**Try it:**
Only the lines below starting at the one containing "тару тозаи зардолу, олу, олуча, гелос, шафтолу, себ, ангур" and ending at the one containing "Олимони соҳаи кишоваразӣ, аз" belong in the answer, each copied exactly.

**Data for analysis:**
+--

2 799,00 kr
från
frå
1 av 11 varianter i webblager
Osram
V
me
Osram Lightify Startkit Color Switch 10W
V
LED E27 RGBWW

+--

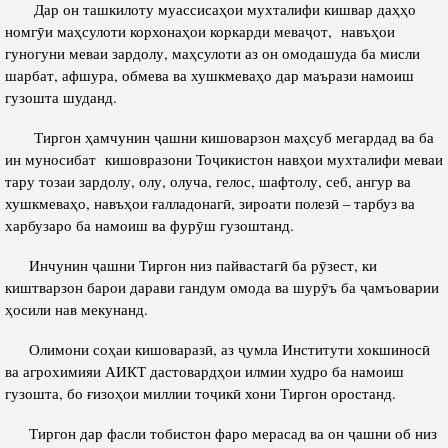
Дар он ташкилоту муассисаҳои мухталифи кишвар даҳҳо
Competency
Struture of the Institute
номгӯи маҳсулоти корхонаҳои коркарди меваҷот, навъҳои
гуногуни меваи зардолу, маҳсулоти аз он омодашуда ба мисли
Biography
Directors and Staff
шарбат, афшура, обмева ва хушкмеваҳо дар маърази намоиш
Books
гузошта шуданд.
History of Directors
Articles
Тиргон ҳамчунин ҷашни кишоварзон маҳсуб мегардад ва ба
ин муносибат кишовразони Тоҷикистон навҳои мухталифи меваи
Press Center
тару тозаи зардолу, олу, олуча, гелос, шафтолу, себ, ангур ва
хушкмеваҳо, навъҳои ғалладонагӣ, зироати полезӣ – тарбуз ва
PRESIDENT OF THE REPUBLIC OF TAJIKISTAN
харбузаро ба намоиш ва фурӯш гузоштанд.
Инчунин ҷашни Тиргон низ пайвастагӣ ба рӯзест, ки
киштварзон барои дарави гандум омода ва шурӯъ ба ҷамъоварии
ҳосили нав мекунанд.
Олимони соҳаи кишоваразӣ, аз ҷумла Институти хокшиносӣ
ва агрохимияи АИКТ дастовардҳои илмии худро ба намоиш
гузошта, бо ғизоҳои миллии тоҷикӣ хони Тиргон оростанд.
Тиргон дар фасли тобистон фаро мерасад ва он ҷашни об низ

+--

**Solution to the exercise:**
тару тозаи зардолу, олу, олуча, гелос, шафтолу, себ, ангур ва
хушкмеваҳо, навъҳои ғалладонагӣ, зироати полезӣ – тарбуз ва
PRESIDENT OF THE REPUBLIC OF TAJIKISTAN
харбузаро ба намоиш ва фурӯш гузоштанд.
Инчунин ҷашни Тиргон низ пайвастагӣ ба рӯзест, ки
киштварзон барои дарави гандум омода ва шурӯъ ба ҷамъоварии
ҳосили нав мекунанд.
Олимони соҳаи кишоваразӣ, аз ҷумла Институти хокшиносӣ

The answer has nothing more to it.